En el fútbol español, las decisiones arbitrales suelen generar debate, pero esta vez la polémica no viene de un penalti dudoso ni de un gol anulado, sino de una medida que afecta directamente a la identidad de quienes imparten justicia en el terreno de juego. La nueva manera de anunciar a los árbitros elimina el segundo apellido —el materno—, quedándose solo con el primero, el paterno.
Hasta ahora, al presentar a los colegiados, se mencionaban ambos apellidos, como ocurre oficialmente en cualquier documento en España. Era una fórmula que, además de ser correcta desde el punto de vista legal, reconocía por igual la herencia familiar del padre y de la madre. Sin embargo, con este cambio, el apellido materno desaparece del foco mediático y, con él, parte de la identidad del árbitro.

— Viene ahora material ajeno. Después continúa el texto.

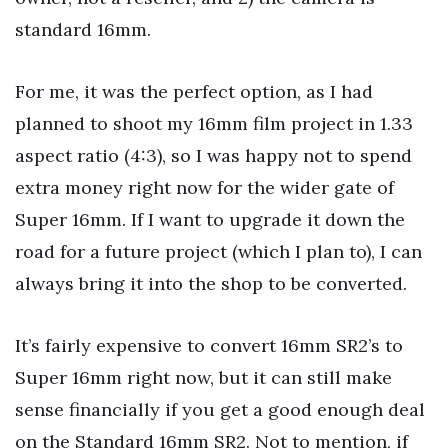
standard 16mm.
For me, it was the perfect option, as I had
planned to shoot my 16mm film project in 1.33
aspect ratio (4:3), so I was happy not to spend
extra money right now for the wider gate of
Super 16mm. If I want to upgrade it down the
road for a future project (which I plan to), I can
always bring it into the shop to be converted.
It’s fairly expensive to convert 16mm SR2’s to
Super 16mm right now, but it can still make
sense financially if you get a good enough deal
on the Standard 16mm SR2. Not to mention, if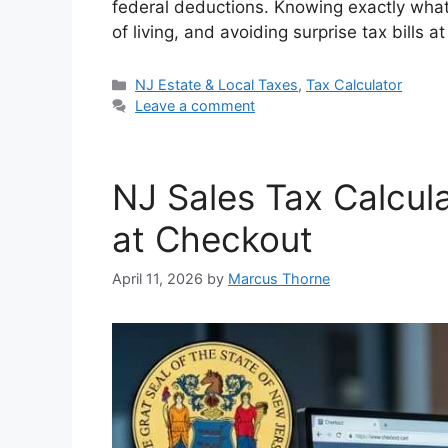
federal deductions. Knowing exactly what 
di
e
s
e
y
e
of living, and avoiding surprise tax bills 
t
dI
A
b
Li
n
p
o
n
Categories
NJ Estate & Local Taxes
,
Tax Calculator
Leave a comment
p
o
k
k
NJ Sales Tax Calcul
at Checkout
April 11, 2026
by
Marcus Thorne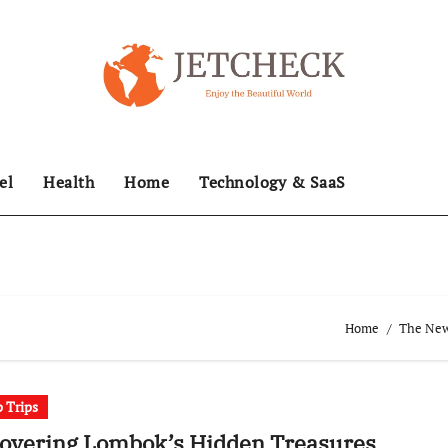
el
Health
Home
Technology & SaaS
Home
The News
 Trips
covering Lombok’s Hidden Treasures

La decisión no es inocua. El segundo apellido en España no es un adorno, es parte de nuestra cultura y refleja la igualdad entre progenitores. Al eliminarlo, se manda un mensaje simbólico: que el apellido de la madre es prescindible, que su huella puede borrarse sin consecuencias. En un momento en el que el deporte presume de apostar por la igualdad, resulta paradójico que se retroceda en algo tan básico como visibilizar por igual a ambos linajes.
Algunos argumentan que es por simplificar o por imitar modelos anglosajones, donde solo se usa un apellido. Pero el fútbol español no necesita renunciar a su identidad para parecerse a otros. El apellido de la madre no estorba, no entorpece y no molesta al oído del aficionado; al contrario, forma parte del respeto a la persona y a la familia.
El fútbol, que tantas veces se erige como reflejo de la sociedad, debería ser ejemplo de equidad. Si queremos estadios inclusivos y valores de igualdad, empecemos por algo tan sencillo como nombrar a las personas tal y como son. Porque en el campo, como en la vida, no debería jugar solo el apellido del padre: la madre también merece estar en la alineación.